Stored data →
※

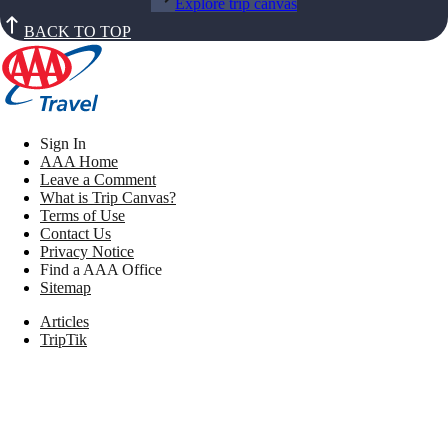
Explore trip canvas
BACK TO TOP
Sign In
AAA Home
Leave a Comment
What is Trip Canvas?
Terms of Use
Contact Us
Privacy Notice
Find a AAA Office
Sitemap
Articles
TripTik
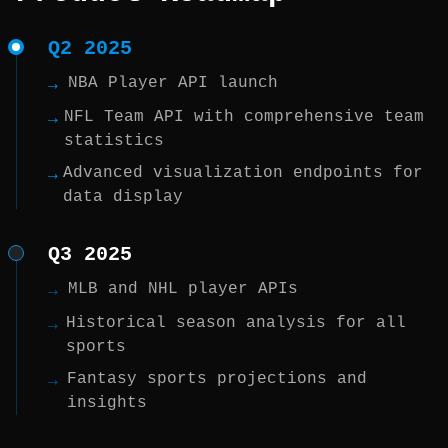
Q2 2025
NBA Player API launch
→
NFL Team API with comprehensive team
→
statistics
Advanced visualization endpoints for
→
data display
Q3 2025
MLB and NHL player APIs
→
Historical season analysis for all
→
sports
Fantasy sports projections and
→
insights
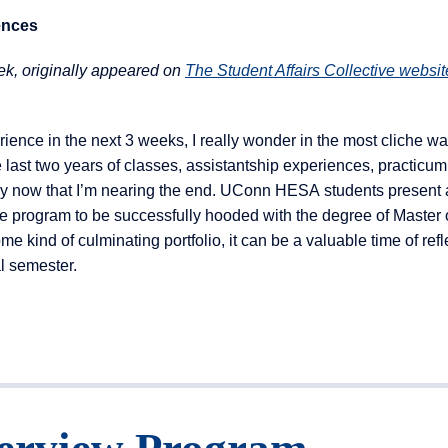
ences
k, originally appeared on
The Student Affairs Collective websit
ience in the next 3 weeks, I really wonder in the most cliche w
e last two years of classes, assistantship experiences, practicum
 by now that I’m nearing the end. UConn HESA students present 
e program to be successfully hooded with the degree of Master o
ind of culminating portfolio, it can be a valuable time of refl
l semester.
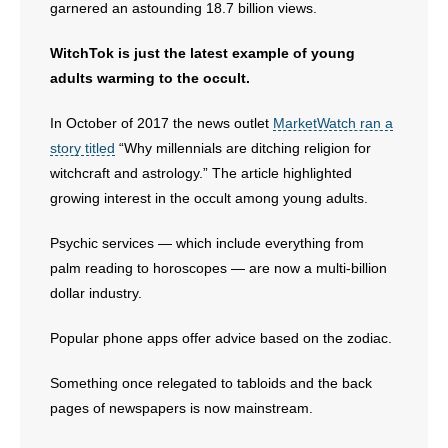
garnered an astounding 18.7 billion views.
WitchTok is just the latest example of young
adults warming to the occult.
In October of 2017 the news outlet
MarketWatch ran a
story titled
“Why millennials are ditching religion for
witchcraft and astrology.” The article highlighted
growing interest in the occult among young adults.
Psychic services — which include everything from
palm reading to horoscopes — are now a multi-billion
dollar industry.
Popular phone apps offer advice based on the zodiac.
Something once relegated to tabloids and the back
pages of newspapers is now mainstream.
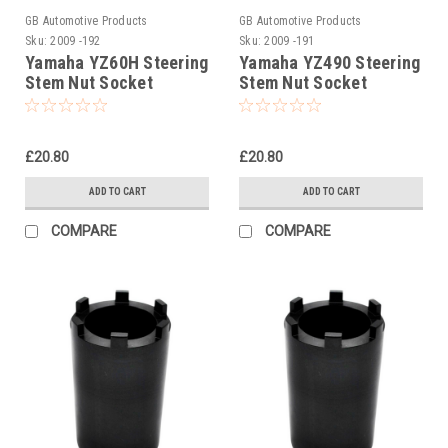
GB Automotive Products
GB Automotive Products
Sku:
2009 -192
Sku:
2009 -191
Yamaha YZ60H Steering
Yamaha YZ490 Steering
Stem Nut Socket
Stem Nut Socket
£20.80
£20.80
ADD TO CART
ADD TO CART
COMPARE
COMPARE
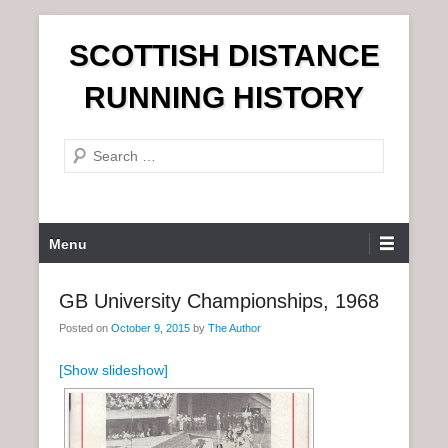
S
SCOTTISH DISTANCE
k
i
RUNNING HISTORY
p
t
S
o
e
c
a
o
r
n
P
Menu
c
t
r
h
e
i
GB University Championships, 1968
n
m
t
Posted on
October 9, 2015
by
The Author
a
r
[Show slideshow]
y
M
e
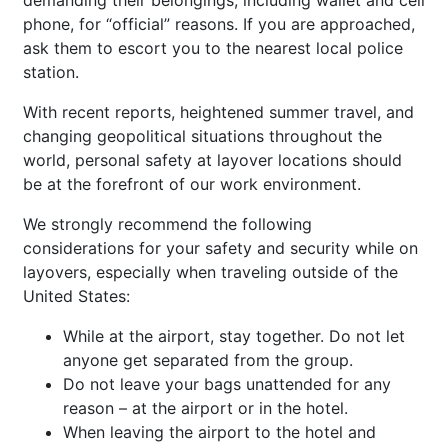
phone, for “official” reasons. If you are approached,
ask them to escort you to the nearest local police
station.
With recent reports, heightened summer travel, and
changing geopolitical situations throughout the
world, personal safety at layover locations should
be at the forefront of our work environment.
We strongly recommend the following
considerations for your safety and security while on
layovers, especially when traveling outside of the
United States:
While at the airport, stay together. Do not let
anyone get separated from the group.
Do not leave your bags unattended for any
reason – at the airport or in the hotel.
When leaving the airport to the hotel and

※

Exercise → Nothing but the records, restated word for word and stripped of images, belongs in the answer.

Worked solution →
Explore trip canvas
BACK TO TOP
Sign In
AAA Home
Leave a Comment
What is Trip Canvas?
Terms of Use
Contact Us
Privacy Notice
Find a AAA Office
Sitemap
Articles
TripTik
Q2 2025
NBA Player API launch
→
NFL Team API with comprehensive team
→
statistics
Advanced visualization endpoints for
→
data display
Q3 2025
MLB and NHL player APIs
→
Historical season analysis for all
→
sports
Fantasy sports projections and
→
insights
ences
k, originally appeared on
The Student Affairs Collective websit
ience in the next 3 weeks, I really wonder in the most cliche w
e last two years of classes, assistantship experiences, practicum
 by now that I’m nearing the end. UConn HESA students present 
e program to be successfully hooded with the degree of Master o
ind of culminating portfolio, it can be a valuable time of refl
l semester.
garnered an astounding 18.7 billion views.
WitchTok is just the latest example of young
adults warming to the occult.
In October of 2017 the news outlet
MarketWatch ran a
story titled
“Why millennials are ditching religion for
witchcraft and astrology.” The article highlighted
growing interest in the occult among young adults.
Psychic services — which include everything from
palm reading to horoscopes — are now a multi-billion
dollar industry.
Popular phone apps offer advice based on the zodiac.
Something once relegated to tabloids and the back
pages of newspapers is now mainstream.
GB Automotive Products
GB Automotive Products
Sku:
2009 -192
Sku:
2009 -191
Yamaha YZ60H Steering
Yamaha YZ490 Steering
Stem Nut Socket
Stem Nut Socket
£20.80
£20.80
ADD TO CART
ADD TO CART
COMPARE
COMPARE
S
SCOTTISH DISTANCE
k
i
RUNNING HISTORY
p
t
S
o
e
c
a
o
r
n
P
Menu
c
t
r
h
e
i
GB University Championships, 1968
n
m
t
Posted on
October 9, 2015
by
The Author
a
r
[Show slideshow]
y
M
e
phone, for “official” reasons. If you are approached,
ask them to escort you to the nearest local police
station.
With recent reports, heightened summer travel, and
changing geopolitical situations throughout the
world, personal safety at layover locations should
be at the forefront of our work environment.
We strongly recommend the following
considerations for your safety and security while on
layovers, especially when traveling outside of the
United States:
While at the airport, stay together. Do not let
anyone get separated from the group.
Do not leave your bags unattended for any
reason – at the airport or in the hotel.
When leaving the airport to the hotel and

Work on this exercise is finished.